Иду на кухню намочить тряпку и сталкиваюсь в коридоре с Арамычем. Он только что вышел из ванной, с ног до головы облитый моим "Арамисом" (теперь понятно, почему так скоро кончился предыдущий флакон), в Людмилином халате (я такой в Большом у хана Кончака видел). Значительный верным оруженосцем трусит рядом с его "шерстяными" ногами.
- А-а-а, Аркашенька, друг мой, как дела?
- Яваш-яваш, Христофор Арамович, яваш-яваш[1].
- Подстригся, помолодел лет на сто. Я слышал, уезжаешь?
Киваю. Ради приличия приглашаю его зайти ко мне.
- С удовольствием. А мате у вас еще остался? Отлично, друг мой.
Смахнув пыль с чемодана и сумки, спешу заварить настоящее бразильское зелье. Открываю банку, прикидываю, сколько надо засыпать сейчас и сколько у меня останется, чтобы забрать с собой в Баку. Правильно заварить мате - целое искусство. Мате не терпит каких-либо приложений типа сахара, пирожных, шоколада и тому подобного, мате надо пить горячим (очень горячим) и без суеты, глоток за глотком, глоток за глотком, все равно что кофе в хорошей кофейне. Третья чашка, как правило, "забирает" тебя, как сказала бы Нина в отношении рюмочки хорошей водки: "sends me"[2].

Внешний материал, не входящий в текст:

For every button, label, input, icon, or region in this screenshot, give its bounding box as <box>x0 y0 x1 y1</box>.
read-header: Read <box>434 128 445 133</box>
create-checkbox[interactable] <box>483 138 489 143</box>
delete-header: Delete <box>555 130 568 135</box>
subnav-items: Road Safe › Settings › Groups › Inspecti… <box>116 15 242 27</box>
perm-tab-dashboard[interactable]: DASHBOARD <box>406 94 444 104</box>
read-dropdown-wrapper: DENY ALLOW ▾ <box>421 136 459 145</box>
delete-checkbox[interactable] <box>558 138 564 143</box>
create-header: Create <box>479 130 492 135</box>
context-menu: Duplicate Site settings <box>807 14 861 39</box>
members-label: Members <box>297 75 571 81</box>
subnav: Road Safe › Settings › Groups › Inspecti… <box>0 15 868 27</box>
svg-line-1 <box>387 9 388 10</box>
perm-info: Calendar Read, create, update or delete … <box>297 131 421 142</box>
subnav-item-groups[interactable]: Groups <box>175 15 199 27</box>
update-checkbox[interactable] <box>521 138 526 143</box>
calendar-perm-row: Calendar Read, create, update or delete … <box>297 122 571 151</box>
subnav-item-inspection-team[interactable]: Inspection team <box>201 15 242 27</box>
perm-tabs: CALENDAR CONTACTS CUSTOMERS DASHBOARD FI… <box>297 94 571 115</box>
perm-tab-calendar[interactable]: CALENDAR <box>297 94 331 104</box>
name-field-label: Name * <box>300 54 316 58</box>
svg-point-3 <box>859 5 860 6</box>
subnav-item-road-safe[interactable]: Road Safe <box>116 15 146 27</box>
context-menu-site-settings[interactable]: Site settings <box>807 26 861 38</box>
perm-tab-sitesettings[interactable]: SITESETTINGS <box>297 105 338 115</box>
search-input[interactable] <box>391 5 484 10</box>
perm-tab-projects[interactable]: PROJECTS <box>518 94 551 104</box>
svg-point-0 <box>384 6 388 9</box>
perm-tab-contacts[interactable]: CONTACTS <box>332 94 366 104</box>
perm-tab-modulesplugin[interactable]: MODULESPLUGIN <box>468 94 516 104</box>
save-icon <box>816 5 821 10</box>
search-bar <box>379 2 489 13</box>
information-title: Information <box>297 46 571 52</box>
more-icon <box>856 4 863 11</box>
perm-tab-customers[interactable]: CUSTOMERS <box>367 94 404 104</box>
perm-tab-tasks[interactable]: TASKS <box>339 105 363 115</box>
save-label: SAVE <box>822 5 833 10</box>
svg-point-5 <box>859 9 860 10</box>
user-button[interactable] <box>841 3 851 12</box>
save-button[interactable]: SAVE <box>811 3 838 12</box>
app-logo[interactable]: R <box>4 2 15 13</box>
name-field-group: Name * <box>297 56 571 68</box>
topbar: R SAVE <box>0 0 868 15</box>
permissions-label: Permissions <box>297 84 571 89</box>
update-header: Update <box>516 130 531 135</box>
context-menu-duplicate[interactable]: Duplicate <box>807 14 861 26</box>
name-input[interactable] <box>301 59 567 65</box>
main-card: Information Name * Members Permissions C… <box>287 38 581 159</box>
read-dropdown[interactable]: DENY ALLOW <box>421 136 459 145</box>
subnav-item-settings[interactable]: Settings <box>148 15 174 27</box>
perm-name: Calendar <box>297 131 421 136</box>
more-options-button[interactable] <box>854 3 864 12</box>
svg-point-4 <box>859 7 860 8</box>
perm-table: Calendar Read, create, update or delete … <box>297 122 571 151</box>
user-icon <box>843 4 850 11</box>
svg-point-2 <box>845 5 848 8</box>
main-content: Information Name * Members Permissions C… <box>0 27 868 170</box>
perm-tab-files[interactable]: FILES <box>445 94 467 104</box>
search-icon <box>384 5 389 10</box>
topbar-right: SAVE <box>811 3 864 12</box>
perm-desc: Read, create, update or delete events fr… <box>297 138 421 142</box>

Я беру банку, две тыквенные чашки и иду на кухню.
Значительный сидит на подоконнике и смотрит в окно, будто увлекательный роман из жизни кошек читает, причем, судя по тому, как он свингует хвостом, находится в самой интригующей его фазе.

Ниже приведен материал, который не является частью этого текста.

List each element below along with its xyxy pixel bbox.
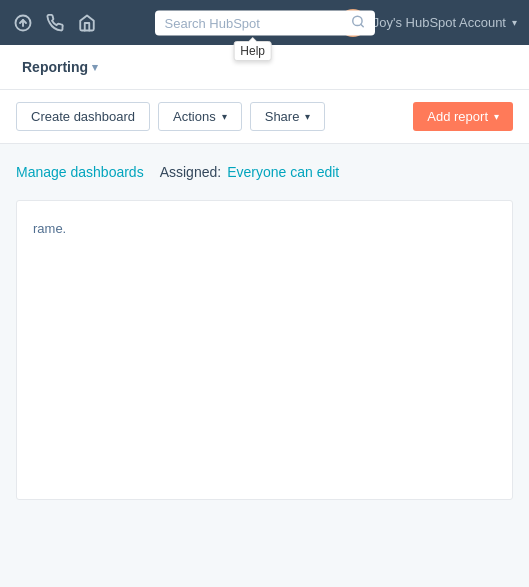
search-icon[interactable] [351, 14, 365, 31]
reporting-caret-icon: ▾ [92, 61, 98, 74]
svg-line-4 [360, 24, 363, 27]
assigned-value[interactable]: Everyone can edit [227, 164, 339, 180]
share-caret-icon: ▾ [305, 111, 310, 122]
content-header: Manage dashboards Assigned: Everyone can… [16, 164, 513, 180]
search-input[interactable] [165, 15, 345, 30]
reporting-nav-btn[interactable]: Reporting ▾ [16, 55, 104, 79]
reporting-label: Reporting [22, 59, 88, 75]
dashboard-area: rame. [16, 200, 513, 500]
actions-caret-icon: ▾ [222, 111, 227, 122]
manage-dashboards-link[interactable]: Manage dashboards [16, 164, 144, 180]
assigned-label: Assigned: [160, 164, 221, 180]
actions-button[interactable]: Actions ▾ [158, 102, 242, 131]
toolbar: Create dashboard Actions ▾ Share ▾ Add r… [0, 90, 529, 144]
nav-icons-left [12, 12, 98, 34]
upload-icon[interactable] [12, 12, 34, 34]
help-tooltip: Help [233, 41, 272, 61]
search-bar [155, 10, 375, 35]
main-content: Manage dashboards Assigned: Everyone can… [0, 144, 529, 520]
phone-icon[interactable] [44, 12, 66, 34]
frame-text: rame. [17, 201, 512, 256]
share-button[interactable]: Share ▾ [250, 102, 326, 131]
account-caret-icon: ▾ [512, 17, 517, 28]
account-name: Joy's HubSpot Account [373, 15, 506, 30]
top-nav: ? Help J Joy's HubSpot Account ▾ [0, 0, 529, 45]
add-report-button[interactable]: Add report ▾ [413, 102, 513, 131]
create-dashboard-button[interactable]: Create dashboard [16, 102, 150, 131]
store-icon[interactable] [76, 12, 98, 34]
add-report-caret-icon: ▾ [494, 111, 499, 122]
assigned-section: Assigned: Everyone can edit [160, 164, 340, 180]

Чтобы поскорее вскипела вода, наливаю ее в турку: как раз на две чашки будет. Пока закипает, залезаю за воротник рубашки, пробую смахнуть с плеча и спины оставшиеся после стрижки волосы, слежу за хвостом Значительного и думаю, у кого больше запас прочности, у меня или у него, у меня и у него - или у табурета, на котором любит сидеть и курить Людмила, или вон у того кухонного шкафа, обклеенного винными этикетками (судя по их количеству, тоже, видать, целая жизнь, да еще какая!). Или у той фиалки, что на окне рядом с котом? Стоило забулькать воде (сам себе показался эдаким средневековым алхимиком с книжной гравюры), как сразу сообразил, куда именно надо смотреть, когда думаешь о запасе прочности, о стремительно летящем времени. Судя по свинцовому небу над крышами домов, будет дождь...
Разливаю мате по тыквенным чашкам, ставлю их на уворованный Нинкой макдоналдсский поднос (другого у меня нет) и медленно иду к себе в комнату.
В коридоре, несколько удивленный, задерживаюсь у двери: магистр игровой терапии Христофор Арамович Мустакас прямо средь бела дня лепит (в данном случае, уместнее было бы сказать, кует или даже выковывает) из Людмилы библейскую блудницу. Казалось бы, чего проще, ан нет, бедняги так мучительно стонут, что сразу понимаешь всю сложность прохождения пути от Москвы до Магдалы; ни поездов, ни авиакомпаний, ни тракта, ни столбовых верст, только тело и душа, body and soul, способны перенести их со скоростью света в древний иудейский городок, щедро залитый солнцем, пока еще не перешедшим в нашу эру. Город всех - и ничей. Город бесконечных вертикалей.